Hi , was just looking for a link to the popular carbs and cals book i came across this new book made by the same people : http://www.amazon.co.uk/Carbs-Cals-...=sr_1_2?s=books&ie=UTF8&qid=1309806920&sr=1-2 looks like it might be helpful for people watching weight , i know ive put my order in , wondered if it would be any help here


----------



## Jennywren (Jul 5, 2011)

Got to be worth a look dont you think ? will let you know what its like when mine comes


----------



## novorapidboi26 (Jul 5, 2011)

interesting read, is it me or can you go through the book online...............?


----------



## cazscot (Jul 5, 2011)

Thanks Jenny, I have just ordered it and as I had a ?10 Amazon left from my birthday and my student discount it has cost me nothing


----------



## Jennywren (Jul 5, 2011)

novorapidboi26 said:


> interesting read, is it me or can you go through the book online...............?

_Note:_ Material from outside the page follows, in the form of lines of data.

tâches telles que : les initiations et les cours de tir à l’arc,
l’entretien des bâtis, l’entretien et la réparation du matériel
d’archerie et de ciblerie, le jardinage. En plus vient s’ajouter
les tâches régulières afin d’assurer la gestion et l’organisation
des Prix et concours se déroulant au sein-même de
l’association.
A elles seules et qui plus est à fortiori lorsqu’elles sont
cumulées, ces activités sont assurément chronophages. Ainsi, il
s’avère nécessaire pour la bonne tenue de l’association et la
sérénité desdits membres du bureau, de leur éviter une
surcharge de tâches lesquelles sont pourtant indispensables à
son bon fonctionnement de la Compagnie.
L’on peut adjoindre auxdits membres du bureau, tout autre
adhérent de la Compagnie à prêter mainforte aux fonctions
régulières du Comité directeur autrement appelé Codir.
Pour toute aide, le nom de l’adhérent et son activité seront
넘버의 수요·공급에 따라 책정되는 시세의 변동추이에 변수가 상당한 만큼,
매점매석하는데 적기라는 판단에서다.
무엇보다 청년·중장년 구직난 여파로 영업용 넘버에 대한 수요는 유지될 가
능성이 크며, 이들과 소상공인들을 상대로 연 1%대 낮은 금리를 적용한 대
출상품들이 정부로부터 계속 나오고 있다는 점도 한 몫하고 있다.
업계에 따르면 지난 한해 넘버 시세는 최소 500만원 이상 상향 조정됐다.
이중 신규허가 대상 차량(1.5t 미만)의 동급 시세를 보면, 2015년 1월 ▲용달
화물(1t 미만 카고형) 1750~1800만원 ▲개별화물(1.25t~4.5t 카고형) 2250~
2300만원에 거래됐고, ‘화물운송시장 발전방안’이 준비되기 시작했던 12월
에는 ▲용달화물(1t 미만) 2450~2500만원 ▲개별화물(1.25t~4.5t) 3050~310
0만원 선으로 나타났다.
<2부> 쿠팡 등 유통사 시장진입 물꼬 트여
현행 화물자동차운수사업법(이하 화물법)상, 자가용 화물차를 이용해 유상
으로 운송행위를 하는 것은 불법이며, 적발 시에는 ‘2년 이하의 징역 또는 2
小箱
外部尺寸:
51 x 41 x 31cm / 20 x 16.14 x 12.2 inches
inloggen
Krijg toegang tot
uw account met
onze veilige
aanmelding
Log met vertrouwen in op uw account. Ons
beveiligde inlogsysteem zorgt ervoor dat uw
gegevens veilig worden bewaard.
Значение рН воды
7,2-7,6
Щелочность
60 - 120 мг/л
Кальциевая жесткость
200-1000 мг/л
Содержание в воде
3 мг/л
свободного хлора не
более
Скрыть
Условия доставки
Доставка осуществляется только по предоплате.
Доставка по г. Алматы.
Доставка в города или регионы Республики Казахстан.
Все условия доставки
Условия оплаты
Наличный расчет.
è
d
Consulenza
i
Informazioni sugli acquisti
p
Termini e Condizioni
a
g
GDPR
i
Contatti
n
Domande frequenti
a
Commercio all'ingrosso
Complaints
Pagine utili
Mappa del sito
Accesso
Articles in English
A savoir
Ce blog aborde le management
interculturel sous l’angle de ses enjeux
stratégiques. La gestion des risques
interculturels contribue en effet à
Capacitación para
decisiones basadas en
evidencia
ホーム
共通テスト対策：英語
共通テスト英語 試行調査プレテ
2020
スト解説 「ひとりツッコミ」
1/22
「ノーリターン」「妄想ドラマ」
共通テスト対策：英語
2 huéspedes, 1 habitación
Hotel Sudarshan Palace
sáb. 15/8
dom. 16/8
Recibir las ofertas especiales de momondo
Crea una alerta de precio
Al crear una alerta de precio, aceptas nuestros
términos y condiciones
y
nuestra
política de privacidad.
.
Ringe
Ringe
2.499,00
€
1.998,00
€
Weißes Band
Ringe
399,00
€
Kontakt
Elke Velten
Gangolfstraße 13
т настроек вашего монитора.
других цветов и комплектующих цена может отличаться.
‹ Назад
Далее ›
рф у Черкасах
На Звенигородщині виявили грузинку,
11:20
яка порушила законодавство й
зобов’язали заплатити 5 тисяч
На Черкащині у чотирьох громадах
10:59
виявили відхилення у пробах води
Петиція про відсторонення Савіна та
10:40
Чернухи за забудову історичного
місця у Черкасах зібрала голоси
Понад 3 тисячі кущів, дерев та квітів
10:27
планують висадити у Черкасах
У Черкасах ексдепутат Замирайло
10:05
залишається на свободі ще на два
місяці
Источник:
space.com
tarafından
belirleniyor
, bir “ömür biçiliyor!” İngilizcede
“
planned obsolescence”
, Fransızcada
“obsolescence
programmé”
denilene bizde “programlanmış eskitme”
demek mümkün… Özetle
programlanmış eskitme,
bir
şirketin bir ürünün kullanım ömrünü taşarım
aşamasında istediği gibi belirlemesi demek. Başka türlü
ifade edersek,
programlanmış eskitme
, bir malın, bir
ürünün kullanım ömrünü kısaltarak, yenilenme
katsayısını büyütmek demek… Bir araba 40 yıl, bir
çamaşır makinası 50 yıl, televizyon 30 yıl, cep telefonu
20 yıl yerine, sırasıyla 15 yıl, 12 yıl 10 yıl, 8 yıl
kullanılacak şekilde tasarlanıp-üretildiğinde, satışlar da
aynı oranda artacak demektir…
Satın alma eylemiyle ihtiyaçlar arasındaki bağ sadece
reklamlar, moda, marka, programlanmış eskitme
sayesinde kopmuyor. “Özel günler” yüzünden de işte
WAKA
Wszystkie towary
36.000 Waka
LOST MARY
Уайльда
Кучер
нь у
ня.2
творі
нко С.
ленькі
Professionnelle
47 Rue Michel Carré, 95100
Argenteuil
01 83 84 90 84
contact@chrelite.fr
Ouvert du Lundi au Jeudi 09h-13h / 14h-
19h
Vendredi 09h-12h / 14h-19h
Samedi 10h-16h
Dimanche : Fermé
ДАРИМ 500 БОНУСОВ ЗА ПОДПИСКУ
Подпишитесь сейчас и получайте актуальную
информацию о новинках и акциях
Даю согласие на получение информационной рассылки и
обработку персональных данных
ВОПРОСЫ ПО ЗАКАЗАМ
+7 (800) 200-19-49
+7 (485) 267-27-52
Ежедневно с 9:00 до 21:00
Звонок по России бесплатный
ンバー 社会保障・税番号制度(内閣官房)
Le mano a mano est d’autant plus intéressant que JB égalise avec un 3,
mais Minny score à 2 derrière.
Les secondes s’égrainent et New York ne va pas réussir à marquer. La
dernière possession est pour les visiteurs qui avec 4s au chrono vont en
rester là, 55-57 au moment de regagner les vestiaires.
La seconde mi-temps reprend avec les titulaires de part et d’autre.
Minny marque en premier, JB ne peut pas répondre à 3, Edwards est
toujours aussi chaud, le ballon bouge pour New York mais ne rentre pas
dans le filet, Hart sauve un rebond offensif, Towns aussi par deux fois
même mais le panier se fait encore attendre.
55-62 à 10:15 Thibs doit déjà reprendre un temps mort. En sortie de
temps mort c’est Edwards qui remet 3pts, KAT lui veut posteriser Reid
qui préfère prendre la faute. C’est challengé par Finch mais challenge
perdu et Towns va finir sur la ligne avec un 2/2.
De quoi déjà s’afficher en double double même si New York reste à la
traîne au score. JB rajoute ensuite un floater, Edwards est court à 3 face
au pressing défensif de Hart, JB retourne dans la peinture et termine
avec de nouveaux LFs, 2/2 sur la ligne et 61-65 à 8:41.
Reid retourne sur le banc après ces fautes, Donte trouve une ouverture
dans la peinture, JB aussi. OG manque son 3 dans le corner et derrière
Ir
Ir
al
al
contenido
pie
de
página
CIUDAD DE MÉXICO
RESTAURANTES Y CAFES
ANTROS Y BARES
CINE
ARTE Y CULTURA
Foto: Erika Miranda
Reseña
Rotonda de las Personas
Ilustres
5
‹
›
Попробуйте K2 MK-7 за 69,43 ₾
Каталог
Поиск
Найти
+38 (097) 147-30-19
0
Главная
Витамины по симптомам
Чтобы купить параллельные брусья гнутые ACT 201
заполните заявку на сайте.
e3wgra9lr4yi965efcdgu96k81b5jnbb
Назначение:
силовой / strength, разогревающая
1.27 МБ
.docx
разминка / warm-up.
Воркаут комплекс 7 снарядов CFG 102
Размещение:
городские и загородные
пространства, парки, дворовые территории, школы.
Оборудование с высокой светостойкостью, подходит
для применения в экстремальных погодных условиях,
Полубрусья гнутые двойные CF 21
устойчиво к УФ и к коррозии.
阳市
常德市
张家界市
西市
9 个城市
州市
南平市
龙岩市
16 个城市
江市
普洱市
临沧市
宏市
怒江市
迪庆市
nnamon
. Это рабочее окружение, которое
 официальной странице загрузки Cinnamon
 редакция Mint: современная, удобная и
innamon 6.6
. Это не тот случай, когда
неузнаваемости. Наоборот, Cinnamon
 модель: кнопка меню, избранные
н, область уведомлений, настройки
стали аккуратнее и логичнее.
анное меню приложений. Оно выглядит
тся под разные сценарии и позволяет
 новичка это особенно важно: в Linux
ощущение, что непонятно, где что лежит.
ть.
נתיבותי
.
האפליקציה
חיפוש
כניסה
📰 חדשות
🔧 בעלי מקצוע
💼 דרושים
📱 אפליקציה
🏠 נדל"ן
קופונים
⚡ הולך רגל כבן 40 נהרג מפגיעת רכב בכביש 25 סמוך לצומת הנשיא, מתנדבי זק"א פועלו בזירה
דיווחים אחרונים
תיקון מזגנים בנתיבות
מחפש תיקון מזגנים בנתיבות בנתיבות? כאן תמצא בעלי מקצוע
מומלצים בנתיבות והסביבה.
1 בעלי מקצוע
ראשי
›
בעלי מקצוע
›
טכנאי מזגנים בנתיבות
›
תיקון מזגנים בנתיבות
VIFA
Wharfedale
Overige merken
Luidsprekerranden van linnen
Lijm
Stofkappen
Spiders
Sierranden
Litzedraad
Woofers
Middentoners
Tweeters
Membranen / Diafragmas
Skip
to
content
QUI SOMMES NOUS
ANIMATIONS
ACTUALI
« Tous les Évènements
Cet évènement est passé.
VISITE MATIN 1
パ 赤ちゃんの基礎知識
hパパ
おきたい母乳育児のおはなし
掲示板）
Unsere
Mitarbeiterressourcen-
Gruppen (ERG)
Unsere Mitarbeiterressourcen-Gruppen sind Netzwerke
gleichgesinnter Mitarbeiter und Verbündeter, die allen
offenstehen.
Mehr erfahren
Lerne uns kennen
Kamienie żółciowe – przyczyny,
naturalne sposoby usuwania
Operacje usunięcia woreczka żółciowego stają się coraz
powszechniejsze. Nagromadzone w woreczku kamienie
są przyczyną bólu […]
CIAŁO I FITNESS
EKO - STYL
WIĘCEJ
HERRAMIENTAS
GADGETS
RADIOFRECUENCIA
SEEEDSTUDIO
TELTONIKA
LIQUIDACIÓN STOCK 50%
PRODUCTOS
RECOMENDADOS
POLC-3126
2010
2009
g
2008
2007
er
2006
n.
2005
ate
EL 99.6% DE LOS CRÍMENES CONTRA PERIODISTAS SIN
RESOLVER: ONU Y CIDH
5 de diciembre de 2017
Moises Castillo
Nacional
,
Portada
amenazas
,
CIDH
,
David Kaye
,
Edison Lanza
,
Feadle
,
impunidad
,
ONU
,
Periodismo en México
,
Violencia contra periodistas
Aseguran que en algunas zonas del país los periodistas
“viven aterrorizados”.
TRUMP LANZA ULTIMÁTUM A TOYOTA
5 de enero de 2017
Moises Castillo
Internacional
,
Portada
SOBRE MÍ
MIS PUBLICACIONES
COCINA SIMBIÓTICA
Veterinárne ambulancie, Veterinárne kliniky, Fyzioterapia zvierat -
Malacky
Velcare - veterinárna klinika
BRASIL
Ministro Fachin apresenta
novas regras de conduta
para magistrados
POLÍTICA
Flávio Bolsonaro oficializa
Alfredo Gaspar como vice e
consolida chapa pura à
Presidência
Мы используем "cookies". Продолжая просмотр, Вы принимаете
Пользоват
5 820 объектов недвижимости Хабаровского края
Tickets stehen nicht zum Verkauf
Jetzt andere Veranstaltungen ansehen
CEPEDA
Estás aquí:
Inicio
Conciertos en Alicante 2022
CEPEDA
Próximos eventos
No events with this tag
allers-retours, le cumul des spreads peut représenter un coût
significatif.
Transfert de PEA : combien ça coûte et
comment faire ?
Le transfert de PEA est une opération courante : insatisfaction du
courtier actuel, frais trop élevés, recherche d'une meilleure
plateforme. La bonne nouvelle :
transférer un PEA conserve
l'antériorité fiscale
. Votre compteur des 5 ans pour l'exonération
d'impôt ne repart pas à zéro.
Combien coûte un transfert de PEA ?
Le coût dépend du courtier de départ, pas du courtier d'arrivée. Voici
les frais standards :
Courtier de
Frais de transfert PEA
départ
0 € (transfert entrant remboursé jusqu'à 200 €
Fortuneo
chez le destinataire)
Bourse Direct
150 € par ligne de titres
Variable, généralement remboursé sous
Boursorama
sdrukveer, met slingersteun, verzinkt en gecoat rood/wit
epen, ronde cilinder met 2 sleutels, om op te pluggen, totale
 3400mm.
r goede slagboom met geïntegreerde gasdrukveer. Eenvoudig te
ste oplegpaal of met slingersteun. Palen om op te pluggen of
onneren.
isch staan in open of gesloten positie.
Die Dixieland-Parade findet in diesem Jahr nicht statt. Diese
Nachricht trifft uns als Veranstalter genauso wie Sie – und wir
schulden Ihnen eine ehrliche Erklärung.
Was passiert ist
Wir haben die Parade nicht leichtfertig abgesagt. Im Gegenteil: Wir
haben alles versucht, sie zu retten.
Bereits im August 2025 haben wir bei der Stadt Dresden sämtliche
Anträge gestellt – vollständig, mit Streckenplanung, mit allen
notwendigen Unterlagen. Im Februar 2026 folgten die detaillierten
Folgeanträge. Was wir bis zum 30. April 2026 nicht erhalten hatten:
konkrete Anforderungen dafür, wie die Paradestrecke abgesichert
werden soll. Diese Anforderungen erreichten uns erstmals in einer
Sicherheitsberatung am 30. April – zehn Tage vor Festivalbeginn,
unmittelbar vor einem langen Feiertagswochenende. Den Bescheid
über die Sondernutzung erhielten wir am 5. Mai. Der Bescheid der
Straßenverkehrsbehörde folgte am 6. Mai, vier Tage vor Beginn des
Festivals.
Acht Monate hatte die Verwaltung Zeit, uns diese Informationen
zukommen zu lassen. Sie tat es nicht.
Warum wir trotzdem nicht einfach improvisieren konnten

 Novorapidboi26 you made me panic there for a mo only i would order a book thats got all the pages on line lol but no you can see Quite a fair way into the book up to page 25  lol 





cazscot said:


> Thanks Jenny, I have just ordered it and as I had a ?10 Amazon left from my birthday and my student discount it has cost me nothing


Wow Carol youve got a great bargain there


----------



## Jennywren (Jul 8, 2011)

Pleased with book , big help if keeping an eye on your weight


----------



## cazscot (Jul 8, 2011)

Jennywren said:


> Pleased with book , big help if keeping an eye on your weight



Yes Jenny mine arrived today and it is good, looking at the pictures will def help me make educated guess when I am out and about.  I have recommended it to all my weightwatchers pals .


----------



## susie28 (Dec 7, 2011)

I have just ordered mine got one on Carbs and Cals only saw the one with Fats and Protien after I bought the other one, if I had realized there was one that included Fats and Protien then I would have bought that one in the first place. 
I do like the pictures it gives you more idea of portion sizes which I think is my problem.


----------